(Stored data entries)

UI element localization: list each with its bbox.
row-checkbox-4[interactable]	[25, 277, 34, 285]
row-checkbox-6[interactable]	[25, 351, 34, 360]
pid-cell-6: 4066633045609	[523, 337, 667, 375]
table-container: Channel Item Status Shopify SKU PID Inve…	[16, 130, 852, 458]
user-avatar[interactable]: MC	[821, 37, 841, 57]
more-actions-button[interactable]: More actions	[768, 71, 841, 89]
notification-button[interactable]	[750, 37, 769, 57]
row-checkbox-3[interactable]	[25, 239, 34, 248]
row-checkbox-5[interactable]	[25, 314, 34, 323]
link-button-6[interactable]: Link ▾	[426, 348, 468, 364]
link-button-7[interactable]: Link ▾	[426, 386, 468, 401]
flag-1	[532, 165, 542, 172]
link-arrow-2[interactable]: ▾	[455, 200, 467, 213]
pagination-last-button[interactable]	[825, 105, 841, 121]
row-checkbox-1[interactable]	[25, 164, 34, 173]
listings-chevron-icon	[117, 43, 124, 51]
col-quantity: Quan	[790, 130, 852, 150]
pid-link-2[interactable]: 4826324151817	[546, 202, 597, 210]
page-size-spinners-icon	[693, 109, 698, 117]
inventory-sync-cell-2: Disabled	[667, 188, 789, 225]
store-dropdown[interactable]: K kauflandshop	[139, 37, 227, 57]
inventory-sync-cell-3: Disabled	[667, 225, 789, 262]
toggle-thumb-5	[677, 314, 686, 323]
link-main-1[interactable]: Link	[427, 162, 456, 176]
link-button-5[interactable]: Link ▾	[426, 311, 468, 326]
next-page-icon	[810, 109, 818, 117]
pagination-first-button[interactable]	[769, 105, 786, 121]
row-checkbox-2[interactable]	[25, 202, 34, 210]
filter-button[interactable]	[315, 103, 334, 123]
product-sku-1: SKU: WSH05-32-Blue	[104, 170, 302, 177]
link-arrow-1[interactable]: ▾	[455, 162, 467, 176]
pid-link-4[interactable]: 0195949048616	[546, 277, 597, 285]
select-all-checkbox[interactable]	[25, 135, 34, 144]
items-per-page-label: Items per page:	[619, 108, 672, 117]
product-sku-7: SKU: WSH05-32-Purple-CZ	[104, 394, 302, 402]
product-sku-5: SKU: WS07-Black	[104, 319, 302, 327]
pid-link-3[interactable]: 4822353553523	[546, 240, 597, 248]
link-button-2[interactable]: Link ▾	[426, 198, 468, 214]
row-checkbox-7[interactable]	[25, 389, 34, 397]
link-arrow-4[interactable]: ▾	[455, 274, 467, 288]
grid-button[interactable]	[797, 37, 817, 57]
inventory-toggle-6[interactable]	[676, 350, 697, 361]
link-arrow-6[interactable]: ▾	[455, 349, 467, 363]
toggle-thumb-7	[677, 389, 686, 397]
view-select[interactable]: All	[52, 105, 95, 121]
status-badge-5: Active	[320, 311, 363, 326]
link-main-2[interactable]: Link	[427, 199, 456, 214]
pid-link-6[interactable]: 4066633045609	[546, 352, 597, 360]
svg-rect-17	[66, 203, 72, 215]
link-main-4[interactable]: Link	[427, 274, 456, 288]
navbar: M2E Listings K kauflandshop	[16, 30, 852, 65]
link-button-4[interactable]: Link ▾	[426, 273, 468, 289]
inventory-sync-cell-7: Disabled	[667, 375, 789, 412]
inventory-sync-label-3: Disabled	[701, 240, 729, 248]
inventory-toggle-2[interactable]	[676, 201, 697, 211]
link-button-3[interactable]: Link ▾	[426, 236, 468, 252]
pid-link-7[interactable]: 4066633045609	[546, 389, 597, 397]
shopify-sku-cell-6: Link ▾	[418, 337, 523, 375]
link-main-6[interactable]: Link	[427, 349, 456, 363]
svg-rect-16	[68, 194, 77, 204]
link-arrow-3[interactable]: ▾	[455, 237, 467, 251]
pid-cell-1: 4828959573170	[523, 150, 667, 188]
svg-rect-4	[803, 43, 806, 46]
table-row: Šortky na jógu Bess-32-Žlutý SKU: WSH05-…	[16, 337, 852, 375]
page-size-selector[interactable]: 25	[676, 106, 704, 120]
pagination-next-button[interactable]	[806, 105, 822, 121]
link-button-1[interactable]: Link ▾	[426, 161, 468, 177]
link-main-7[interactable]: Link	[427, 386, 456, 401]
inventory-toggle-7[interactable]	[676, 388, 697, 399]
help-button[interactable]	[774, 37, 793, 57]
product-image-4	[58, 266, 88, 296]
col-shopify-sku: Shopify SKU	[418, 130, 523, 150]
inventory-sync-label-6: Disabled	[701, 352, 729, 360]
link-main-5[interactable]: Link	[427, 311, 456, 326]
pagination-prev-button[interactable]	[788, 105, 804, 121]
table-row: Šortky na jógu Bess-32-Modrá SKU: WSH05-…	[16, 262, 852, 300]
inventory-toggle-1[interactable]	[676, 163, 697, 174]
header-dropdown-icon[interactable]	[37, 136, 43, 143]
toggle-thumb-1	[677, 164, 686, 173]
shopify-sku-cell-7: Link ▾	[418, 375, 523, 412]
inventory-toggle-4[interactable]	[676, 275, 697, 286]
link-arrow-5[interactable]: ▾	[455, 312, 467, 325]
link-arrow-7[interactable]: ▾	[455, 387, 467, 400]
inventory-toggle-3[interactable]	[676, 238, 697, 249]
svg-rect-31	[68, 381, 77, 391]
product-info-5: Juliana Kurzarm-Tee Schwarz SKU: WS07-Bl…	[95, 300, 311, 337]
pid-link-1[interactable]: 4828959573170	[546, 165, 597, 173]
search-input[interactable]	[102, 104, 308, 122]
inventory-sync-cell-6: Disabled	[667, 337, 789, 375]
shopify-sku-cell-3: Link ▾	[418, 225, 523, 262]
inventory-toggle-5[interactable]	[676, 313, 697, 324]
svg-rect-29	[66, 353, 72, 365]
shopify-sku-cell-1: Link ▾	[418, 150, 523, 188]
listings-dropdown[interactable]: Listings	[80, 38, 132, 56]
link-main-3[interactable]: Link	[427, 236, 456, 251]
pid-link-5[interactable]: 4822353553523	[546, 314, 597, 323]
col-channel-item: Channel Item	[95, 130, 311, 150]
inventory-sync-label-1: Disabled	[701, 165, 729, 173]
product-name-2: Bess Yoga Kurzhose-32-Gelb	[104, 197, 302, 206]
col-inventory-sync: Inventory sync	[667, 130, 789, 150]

## Exercise directions
Your reply should contain every record, unchanged and complete.

## Result of this exercise
UI element localization: list each with its bbox.
row-checkbox-4[interactable]	[25, 277, 34, 285]
row-checkbox-6[interactable]	[25, 351, 34, 360]
pid-cell-6: 4066633045609	[523, 337, 667, 375]
table-container: Channel Item Status Shopify SKU PID Inve…	[16, 130, 852, 458]
user-avatar[interactable]: MC	[821, 37, 841, 57]
more-actions-button[interactable]: More actions	[768, 71, 841, 89]
notification-button[interactable]	[750, 37, 769, 57]
row-checkbox-3[interactable]	[25, 239, 34, 248]
row-checkbox-5[interactable]	[25, 314, 34, 323]
link-button-6[interactable]: Link ▾	[426, 348, 468, 364]
link-button-7[interactable]: Link ▾	[426, 386, 468, 401]
flag-1	[532, 165, 542, 172]
link-arrow-2[interactable]: ▾	[455, 200, 467, 213]
pagination-last-button[interactable]	[825, 105, 841, 121]
row-checkbox-1[interactable]	[25, 164, 34, 173]
listings-chevron-icon	[117, 43, 124, 51]
col-quantity: Quan	[790, 130, 852, 150]
pid-link-2[interactable]: 4826324151817	[546, 202, 597, 210]
page-size-spinners-icon	[693, 109, 698, 117]
inventory-sync-cell-2: Disabled	[667, 188, 789, 225]
store-dropdown[interactable]: K kauflandshop	[139, 37, 227, 57]
inventory-sync-cell-3: Disabled	[667, 225, 789, 262]
toggle-thumb-5	[677, 314, 686, 323]
link-main-1[interactable]: Link	[427, 162, 456, 176]
link-button-5[interactable]: Link ▾	[426, 311, 468, 326]
next-page-icon	[810, 109, 818, 117]
pagination-first-button[interactable]	[769, 105, 786, 121]
row-checkbox-2[interactable]	[25, 202, 34, 210]
filter-button[interactable]	[315, 103, 334, 123]
product-sku-1: SKU: WSH05-32-Blue	[104, 170, 302, 177]
link-arrow-1[interactable]: ▾	[455, 162, 467, 176]
pid-link-4[interactable]: 0195949048616	[546, 277, 597, 285]
select-all-checkbox[interactable]	[25, 135, 34, 144]
items-per-page-label: Items per page:	[619, 108, 672, 117]
product-sku-7: SKU: WSH05-32-Purple-CZ	[104, 394, 302, 402]
product-sku-5: SKU: WS07-Black	[104, 319, 302, 327]
pid-link-3[interactable]: 4822353553523	[546, 240, 597, 248]
link-button-2[interactable]: Link ▾	[426, 198, 468, 214]
row-checkbox-7[interactable]	[25, 389, 34, 397]
link-arrow-4[interactable]: ▾	[455, 274, 467, 288]
grid-button[interactable]	[797, 37, 817, 57]
inventory-toggle-6[interactable]	[676, 350, 697, 361]
link-arrow-6[interactable]: ▾	[455, 349, 467, 363]
toggle-thumb-7	[677, 389, 686, 397]
view-select[interactable]: All	[52, 105, 95, 121]
status-badge-5: Active	[320, 311, 363, 326]
link-main-2[interactable]: Link	[427, 199, 456, 214]
pid-link-6[interactable]: 4066633045609	[546, 352, 597, 360]
svg-rect-17	[66, 203, 72, 215]
link-main-4[interactable]: Link	[427, 274, 456, 288]
navbar: M2E Listings K kauflandshop	[16, 30, 852, 65]
link-button-4[interactable]: Link ▾	[426, 273, 468, 289]
inventory-sync-cell-7: Disabled	[667, 375, 789, 412]
inventory-sync-label-3: Disabled	[701, 240, 729, 248]
inventory-toggle-2[interactable]	[676, 201, 697, 211]
link-button-3[interactable]: Link ▾	[426, 236, 468, 252]
pid-link-7[interactable]: 4066633045609	[546, 389, 597, 397]
shopify-sku-cell-6: Link ▾	[418, 337, 523, 375]
link-main-6[interactable]: Link	[427, 349, 456, 363]
svg-rect-16	[68, 194, 77, 204]
link-arrow-3[interactable]: ▾	[455, 237, 467, 251]
pid-cell-1: 4828959573170	[523, 150, 667, 188]
svg-rect-4	[803, 43, 806, 46]
table-row: Šortky na jógu Bess-32-Žlutý SKU: WSH05-…	[16, 337, 852, 375]
page-size-selector[interactable]: 25	[676, 106, 704, 120]
pagination-next-button[interactable]	[806, 105, 822, 121]
link-button-1[interactable]: Link ▾	[426, 161, 468, 177]
link-main-7[interactable]: Link	[427, 386, 456, 401]
inventory-toggle-7[interactable]	[676, 388, 697, 399]
help-button[interactable]	[774, 37, 793, 57]
product-image-4	[58, 266, 88, 296]
col-shopify-sku: Shopify SKU	[418, 130, 523, 150]
inventory-sync-label-6: Disabled	[701, 352, 729, 360]
link-main-5[interactable]: Link	[427, 311, 456, 326]
pagination-prev-button[interactable]	[788, 105, 804, 121]
table-row: Šortky na jógu Bess-32-Modrá SKU: WSH05-…	[16, 262, 852, 300]
inventory-toggle-1[interactable]	[676, 163, 697, 174]
header-dropdown-icon[interactable]	[37, 136, 43, 143]
toggle-thumb-1	[677, 164, 686, 173]
shopify-sku-cell-7: Link ▾	[418, 375, 523, 412]
inventory-toggle-4[interactable]	[676, 275, 697, 286]
link-arrow-5[interactable]: ▾	[455, 312, 467, 325]
link-arrow-7[interactable]: ▾	[455, 387, 467, 400]
inventory-toggle-3[interactable]	[676, 238, 697, 249]
svg-rect-31	[68, 381, 77, 391]
product-info-5: Juliana Kurzarm-Tee Schwarz SKU: WS07-Bl…	[95, 300, 311, 337]
pid-link-1[interactable]: 4828959573170	[546, 165, 597, 173]
search-input[interactable]	[102, 104, 308, 122]
inventory-sync-cell-6: Disabled	[667, 337, 789, 375]
shopify-sku-cell-3: Link ▾	[418, 225, 523, 262]
inventory-toggle-5[interactable]	[676, 313, 697, 324]
svg-rect-29	[66, 353, 72, 365]
shopify-sku-cell-1: Link ▾	[418, 150, 523, 188]
listings-dropdown[interactable]: Listings	[80, 38, 132, 56]
link-main-3[interactable]: Link	[427, 236, 456, 251]
pid-link-5[interactable]: 4822353553523	[546, 314, 597, 323]
col-channel-item: Channel Item	[95, 130, 311, 150]
inventory-sync-label-1: Disabled	[701, 165, 729, 173]
product-name-2: Bess Yoga Kurzhose-32-Gelb	[104, 197, 302, 206]
col-inventory-sync: Inventory sync	[667, 130, 789, 150]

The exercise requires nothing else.